(What the exercise asks): The task calls for the lines from the start of the entries below through the line with "About Consolidated Water Co. Ltd.", given again verbatim, with every picture dropped.

(Records supplied):
# # # # #
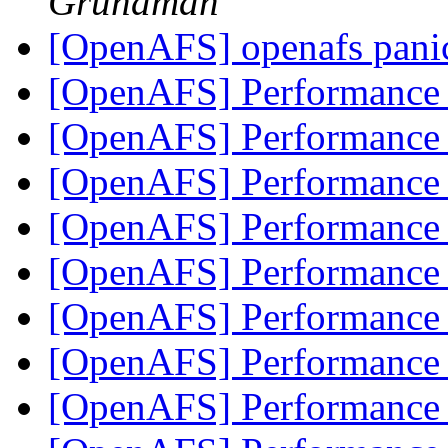
Grundman
[OpenAFS] openafs panic
[OpenAFS] Performanc
[OpenAFS] Performanc
[OpenAFS] Performanc
[OpenAFS] Performanc
[OpenAFS] Performanc
[OpenAFS] Performanc
[OpenAFS] Performanc
[OpenAFS] Performanc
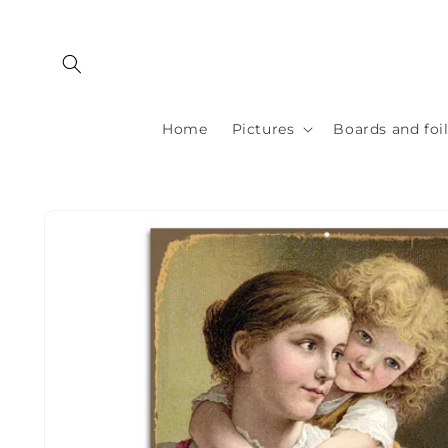
Skip to
content
Home
Pictures
Boards and foi
Skip to
product
information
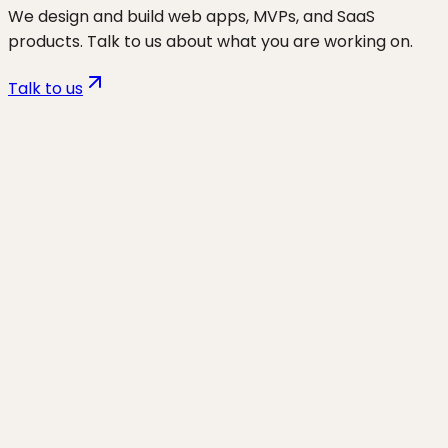
We design and build web apps, MVPs, and SaaS
products. Talk to us about what you are working on.
Talk to us
Want to discuss
vibe coders
for
your business?
Start a project and we'll talk through where you are,
what's working, and the highest-leverage moves for
the next 90 days.
Start a project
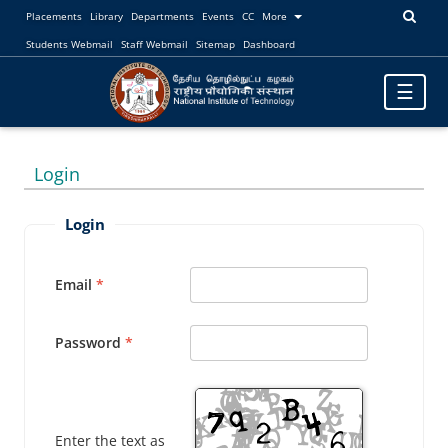
Placements
Library
Departments
Events
CC
More
Students Webmail
Staff Webmail
Sitemap
Dashboard
Toggle
☰
navigatio
Login
Login
Email
Password
Enter the text as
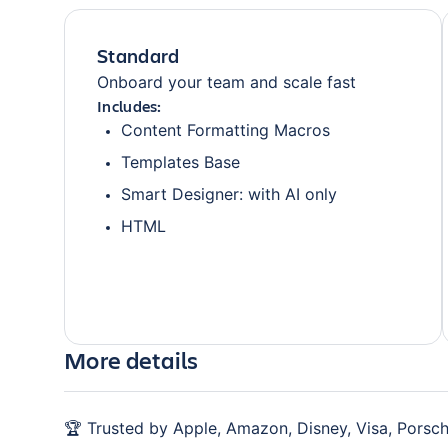
Standard
Onboard your team and scale fast
Includes:
Content Formatting Macros
Templates Base
Smart Designer: with AI only
HTML
More details
🏆 Trusted by Apple, Amazon, Disney, Visa, Porsch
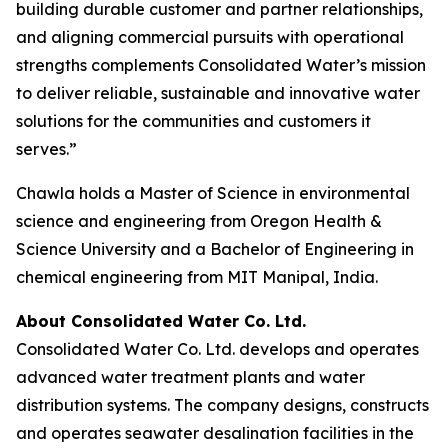
building durable customer and partner relationships,
and aligning commercial pursuits with operational
strengths complements Consolidated Water’s mission
to deliver reliable, sustainable and innovative water
solutions for the communities and customers it
serves.”
Chawla holds a Master of Science in environmental
science and engineering from Oregon Health &
Science University and a Bachelor of Engineering in
chemical engineering from MIT Manipal, India.
About Consolidated Water Co. Ltd.
Consolidated Water Co. Ltd. develops and operates
advanced water treatment plants and water
distribution systems. The company designs, constructs
and operates seawater desalination facilities in the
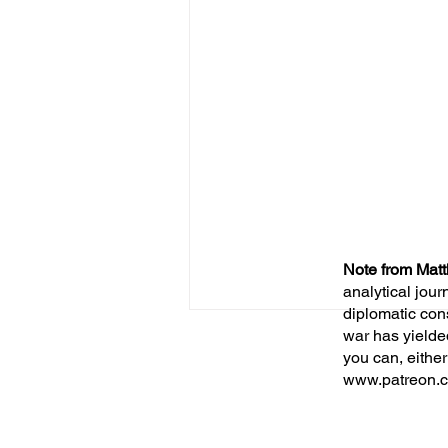
Note from Matt
analytical jour
diplomatic con
war has yielde
you can, either
www.patreon.c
# # # # #
(Result):
Grundman
[OpenAFS] openafs panic
[OpenAFS] Performanc
[OpenAFS] Performanc
[OpenAFS] Performanc
[OpenAFS] Performanc
[OpenAFS] Performanc
[OpenAFS] Performanc
[OpenAFS] Performanc
[OpenAFS] Performanc
Skip to
content
Home
Pictures
Boards and foi
Skip to
product
information
We design and build web apps, MVPs, and SaaS
products. Talk to us about what you are working on.
Talk to us
Want to discuss
vibe coders
for
your business?
Start a project and we'll talk through where you are,
what's working, and the highest-leverage moves for
the next 90 days.
Start a project
Placements
Library
Departments
Events
CC
More
Students Webmail
Staff Webmail
Sitemap
Dashboard
Toggle
☰
navigatio
Login
Login
Email
Password
Enter the text as
Standard
Onboard your team and scale fast
Includes:
Content Formatting Macros
Templates Base
Smart Designer: with AI only
HTML
More details
🏆 Trusted by Apple, Amazon, Disney, Visa, Porsch
building durable customer and partner relationships,
and aligning commercial pursuits with operational
strengths complements Consolidated Water’s mission
to deliver reliable, sustainable and innovative water
solutions for the communities and customers it
serves.”
Chawla holds a Master of Science in environmental
science and engineering from Oregon Health &
Science University and a Bachelor of Engineering in
chemical engineering from MIT Manipal, India.
About Consolidated Water Co. Ltd.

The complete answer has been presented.